İş garantisi mi yoksa ideallerimiz mi?
Türkiye’de üniversitelerdeki toplam bölüm sayısı 3 bin civarında olmakla birlikte, İŞKUR’un insan kaynaklarına baktığınızda şu an aktif meslek ve iş sayısı 61 bin civarındadır. Mesela bilgisayar mühendisliği mezunu olan bir kişi bin 500’e yakın farklı bir iş alanında çalışabiliyor. Buradan da anlaşılıyor ki bölüm odaklı bir bakış açısı yerine üniversite odaklı bir bakış açısına ihtiyaç vardır. Ön lisan, lisans ve özel yetenek kategorisinde toplam 860 bin kişinin yerleşeceği alanlara öğrenciler örgün ve ikili öğrenim ve açık öğrenim kademelerinde okuyabilecekler. İşe yerleşme garantisi eğer 6 yıl sonra fazla bir değişiklik olmaz ise sadece tıp okuyup mezun olanlarda olacak.
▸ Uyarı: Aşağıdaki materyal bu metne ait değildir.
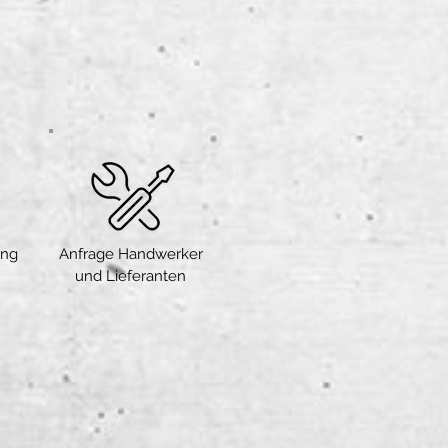
ung
Anfrage Handwerker
und Lieferanten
Bunu diş hekimlikleri takip edecek. Şu anda diş hekimliğini bitirenler bile kamuda iş bulmada zorlanmaktadırlar. Artık gerisini siz hesap ediniz. İş garantisi olmayan yerleri okumayalım mı? Tabi ki okuyacağız, her alanın kendine göre arz ve talep dengeleri uzun yıllar oluşmuş durumda. Tercihlerimizi öncelikle kendi fıtrat ve yeteneklerimiz doğrultusunda oluşturmamız gerektiği ancak bunun yanı sıra meslek seçerken iş imkânlarını, ülkemizdeki arz ve talep dengelerine bakmak gerekiyor. Bu arada ailenizin ekonomik durumunu da göz ardı etmeden onlar ile istişare ederek il dışında veya bulunduğunuz ildeki üniversiteleri tercih edebilirsiniz. Üniversite tercih ederken şehrin sosyal ve ekonomik dokusuna, o üniversitenin ülkemizdeki ve dünyadaki sıralamasına da dikkat etmeniz gerekiyor. Eğer puanınız, ekonomik durumunuz el veriyorsa il dışında, büyük şehirlerde ve kendini ispat etmiş üniversitelerde okumanızı tavsiye ederim. Bu gibi yerlerden mezun olduktan sonra hem bilim insanı hem de sosyal yönden sanki iki üniversite bitirmiş oluyor gibi kendinizi hissedeceksiniz. Bir öğrenci bugün itibariyle bir üniversiteye girdiğinde hazırlık da okuyacağını varsayarsanız 5 yıl sonra mezun olacaktır. Bugün dünyanın ve Türkiye’nin içerisinde olduğu durumu göz önüne alarak şu veya bu işte para veya gelecek var gibi yaklaşımlar sergilemek kesinlikle yanlıştır, yani beş yıl sonra ne olup olmayacağını kimse kestiremez.
***
Konuyla ilgili seri yazımız olacak. Sonraki yazılarda aşağıdaki farklı başlıklarda buluşmak üzere Allah’a emanet olunuz.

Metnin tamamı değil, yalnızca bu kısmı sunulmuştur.